Reflexiones sobre el capitalismo (II)

Luis Huete y Javier García Arevalillo

Aquello en lo que te fijas determina aquello que no ves. Este axioma se aplica a todos y es una llamada a tener un foco amplio que permita ver todo lo que sea relevante para el buen hacer.

Nuestra queja con respecto a la forma en la que ha evolucionado el capitalismo es que está “obligando” a muchos responsables de empresas a focalizarse en los números y en el corto plazo, lo cual estaría muy bien si no expulsase de la mirada directiva cualquiera de las otras tres combinaciones de esas dos variables: números-largo plazo; modelos-corto plazo y modelos-largo plazo. Si el concepto de “mindfulness” se aplicara al mundo empresarial, pediría una mirada igual de incisiva a los cuatro cuadrantes resultantes de combinar corto/largo plazo y números/modelos. 

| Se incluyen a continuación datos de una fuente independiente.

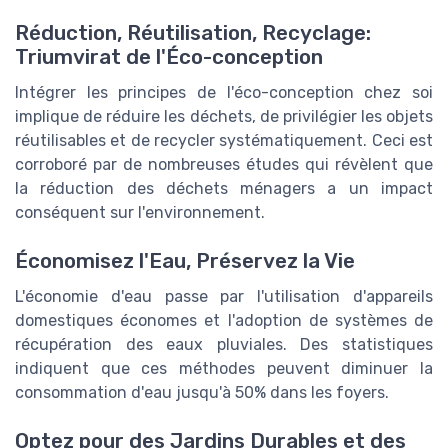
Réduction, Réutilisation, Recyclage:
Triumvirat de l'Éco-conception
Intégrer les principes de l'éco-conception chez soi
implique de réduire les déchets, de privilégier les objets
réutilisables et de recycler systématiquement. Ceci est
corroboré par de nombreuses études qui révèlent que
la réduction des déchets ménagers a un impact
conséquent sur l'environnement.
Économisez l'Eau, Préservez la Vie
L'économie d'eau passe par l'utilisation d'appareils
domestiques économes et l'adoption de systèmes de
récupération des eaux pluviales. Des statistiques
indiquent que ces méthodes peuvent diminuer la
consommation d'eau jusqu'à 50% dans les foyers.
Optez pour des Jardins Durables et des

Hay algunos datos que se citan en el artículo de Christensen en Harvard Business Review que son reveladores:

1. El 55% de los Directores Financieros rechazan proyectos rentables pero que no arrojan resultados positivos en el siguiente trimestre.

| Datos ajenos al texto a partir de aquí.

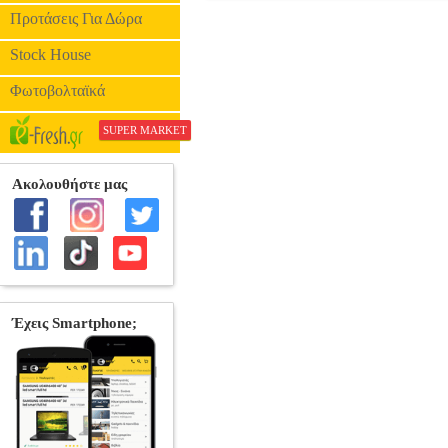
FUNKO POP! TELEVISION: DC PE
Προτάσεις Για Δώρα
FUNKO POP
ΗΡΩΕΣ
FUNKO P
Stock House
Φωτοβολταϊκά
SUPER MARKET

2. La media de permanencia del CEO de una empresa del Fortune 500 en su puesto ha descendido hasta los 4,2 años. En 1995 esa media era de 10 años.

3. El 44% de los 1000 directivos entrevistados para esta encuesta afirmó trabajar con estrategias de 3 años de horizonte temporal… Y el 73% de ellos afirmó que ese horizonte temporal es el idóneo.

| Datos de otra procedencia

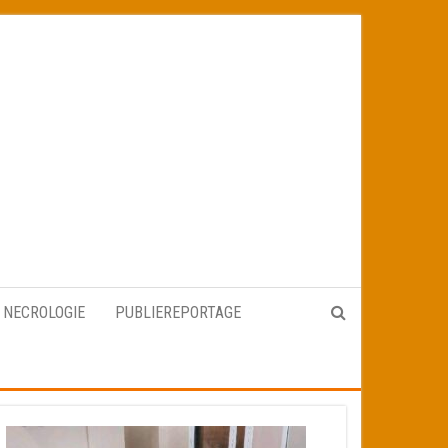
NECROLOGIE
PUBLIEREPORTAGE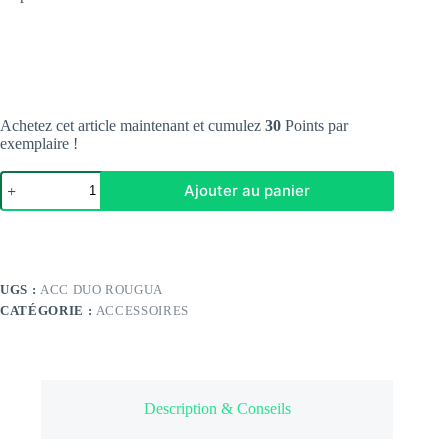
Achetez cet article maintenant et cumulez
30
Points par
exemplaire !
quantité
Ajouter au panier
de
Duo
Quartz
Rose
UGS :
ACC DUO ROUGUA
CATÉGORIE :
ACCESSOIRES
Description & Conseils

4. El 63% afirmó que la presión hacia el cortoplacismo había crecido durante los últimos 5 años.

¿Qué está sucediendo? Porque, aunque sean estadísticas de EEUU, no es improbable que se puedan extender a otros países desarrollados. Son datos que nos están llevando, poco a poco, a un juego de suma cero: cuando impera el corto plazo, se gana lo que otros pierden. Con una mirada de más largo plazo es posible crear valor a varias bandas integrando lo que en el corto plazo no dejan de ser opuestos incompatibles.

Si a estos datos se le suman los del artículo anterior (empresas con sobrada liquidez pero que no invierten en innovaciones radicales) y si se tira del ovillo, es posible encontrar la causa-raíz: los fondos de inversión se han convertido en “propietarios” de las empresas y desde su poder en los Boards presionan por estrategias de corto plazo que sirvan a sus intereses especulativos.

Y es que para los fondos de inversión los indicadores financieros son el paradigma de buen hacer de una empresa. El problema, evidentemente, es que no miden factores clave de futuro como las relaciones con los clientes, la necesidad de construir una cultura de servicio mutuo y centrada en el cliente, o la construcción de un entorno que favorezca la generación de innovaciones que se adelanten al mercado. Sirva como botón de muestra el siguiente dato: el año que Apple presentó el iPod sus acciones bajaron un 25%. ¿Habría sido una buena idea echar a Jobs entonces por esos resultados?

Al final, nos encontramos con un círculo vicioso: los fondos de inversión venden rentabilidad a sus clientes, con lo que muchas veces tienen que recurrir a la especulación, o presionan a los CEOs de las empresas en las que invierten para obtener resultados a corto.

Esta presión al CEO por resultados financieros a corto plazo hace muy difícil que entre en la agenda estratégica elementos de largo plazo, de relación de clientes, de generación de una cultura innovadora, etc. Y, como vimos en el artículo anterior, las innovaciones más disruptivas no suelen ser rentables al principio. Con lo cual acabamos teniendo empresas con una crónica debilidad en innovación, sin mecanismos eficaces de gestión de clientes, con culturas tóxicas y para la que sólo es cuestión de tiempo que se empiecen a perder posiciones en lo que más valoraba: su cash.

Hay que buscar soluciones a este dilema. Las soluciones no son fáciles; algunas de ellas, como veremos en próximos artículos, requieren de más directivos que unan un alto grado de asertividad a una capacidad mayor de trabajar por un bien mayor que el de sus intereses personales.